Word for word, write out the entries that follow, omitting all pictures.

#### Dataset extract
==*==
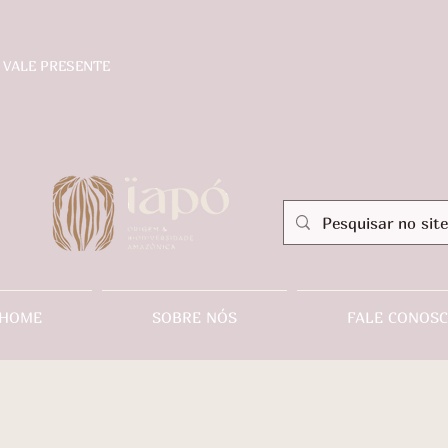
VALE PRESENTE
HOME
SOBRE NÓS
FALE CONOS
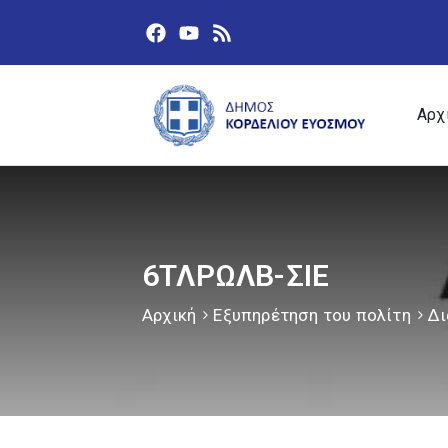
Αρχ
6ΤΛΡΩΛΒ-ΣΙΕ
Αρχική
Εξυπηρέτηση του πολίτη
Δι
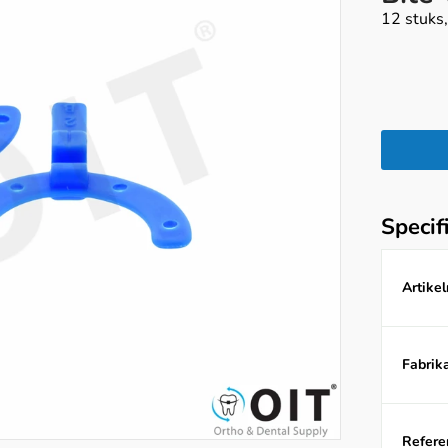
12 stuks,
Specif
Artike
Fabrika
Referen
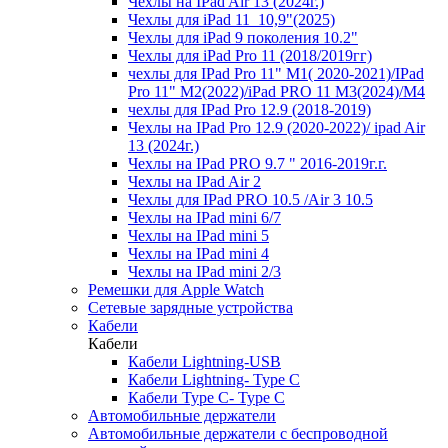
Чехлы на IPad Air 13 (2024г.)
Чехлы для iPad 11_10,9"(2025)
Чехлы для iPad 9 поколения 10.2"
Чехлы для iPad Pro 11 (2018/2019гг)
чехлы для IPad Pro 11" М1( 2020-2021)/IPad
Pro 11" М2(2022)/iPad PRO 11 M3(2024)/M4
чехлы для IPad Pro 12.9 (2018-2019)
Чехлы на IPad Pro 12.9 (2020-2022)/ ipad Air
13 (2024г.)
Чехлы на IPad PRO 9.7 " 2016-2019г.г.
Чехлы на IPad Air 2
Чехлы для IPad PRO 10.5 /Air 3 10.5
Чехлы на IPad mini 6/7
Чехлы на IPad mini 5
Чехлы на IPad mini 4
Чехлы на IPad mini 2/3
Ремешки для Apple Watch
Сетевые зарядные устройства
Кабели
Кабели
Кабели Lightning-USB
Кабели Lightning- Type C
Кабели Type C- Type C
Автомобильные держатели
Автомобильные держатели с беспроводной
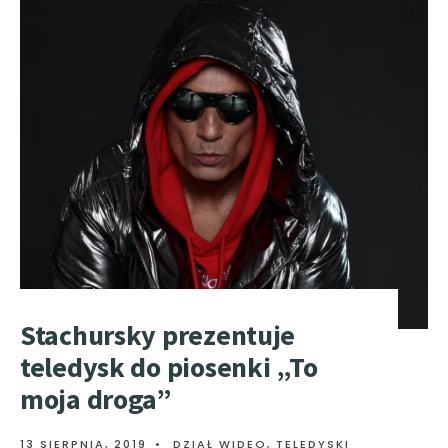
Stachursky prezentuje
teledysk do piosenki „To
moja droga”
13 SIERPNIA, 2019
•
DZIAŁ WIDEO
,
TELEDYSKI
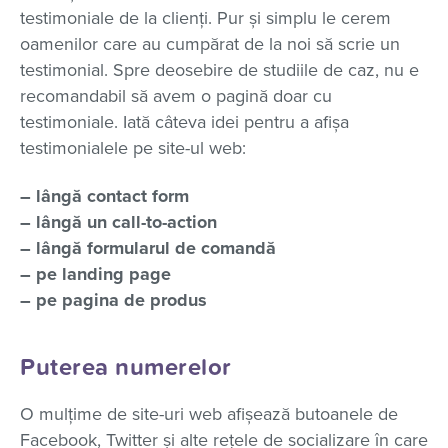
testimoniale de la clienți. Pur și simplu le cerem
oamenilor care au cumpărat de la noi să scrie un
testimonial. Spre deosebire de studiile de caz, nu e
recomandabil să avem o pagină doar cu
testimoniale. Iată câteva idei pentru a afișa
testimonialele pe site-ul web:
– lângă contact form
– lângă un call-to-action
– lângă formularul de comandă
– pe landing page
– pe pagina de produs
Puterea numerelor
O mulțime de site-uri web afișează butoanele de
Facebook, Twitter și alte rețele de socializare în care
==*==
#### Task response
VALE PRESENTE
HOME
SOBRE NÓS
FALE CONOS
Αρχ
6ΤΛΡΩΛΒ-ΣΙΕ
Αρχική
Εξυπηρέτηση του πολίτη
Δι
12 stuks,
Specif
Artike
Fabrika
Referen
Чехлы на IPad Air 13 (2024г.)
Чехлы для iPad 11_10,9"(2025)
Чехлы для iPad 9 поколения 10.2"
Чехлы для iPad Pro 11 (2018/2019гг)
чехлы для IPad Pro 11" М1( 2020-2021)/IPad
Pro 11" М2(2022)/iPad PRO 11 M3(2024)/M4
чехлы для IPad Pro 12.9 (2018-2019)
Чехлы на IPad Pro 12.9 (2020-2022)/ ipad Air
13 (2024г.)
Чехлы на IPad PRO 9.7 " 2016-2019г.г.
Чехлы на IPad Air 2
Чехлы для IPad PRO 10.5 /Air 3 10.5
Чехлы на IPad mini 6/7
Чехлы на IPad mini 5
Чехлы на IPad mini 4
Чехлы на IPad mini 2/3
Ремешки для Apple Watch
Сетевые зарядные устройства
Кабели
Кабели
Кабели Lightning-USB
Кабели Lightning- Type C
Кабели Type C- Type C
Автомобильные держатели
Автомобильные держатели с беспроводной
Stachursky prezentuje
teledysk do piosenki „To
moja droga”
13 SIERPNIA, 2019
•
DZIAŁ WIDEO
,
TELEDYSKI
testimoniale de la clienți. Pur și simplu le cerem
oamenilor care au cumpărat de la noi să scrie un
testimonial. Spre deosebire de studiile de caz, nu e
recomandabil să avem o pagină doar cu
testimoniale. Iată câteva idei pentru a afișa
testimonialele pe site-ul web:
– lângă contact form
– lângă un call-to-action
– lângă formularul de comandă
– pe landing page
– pe pagina de produs
Puterea numerelor
O mulțime de site-uri web afișează butoanele de
Facebook, Twitter și alte rețele de socializare în care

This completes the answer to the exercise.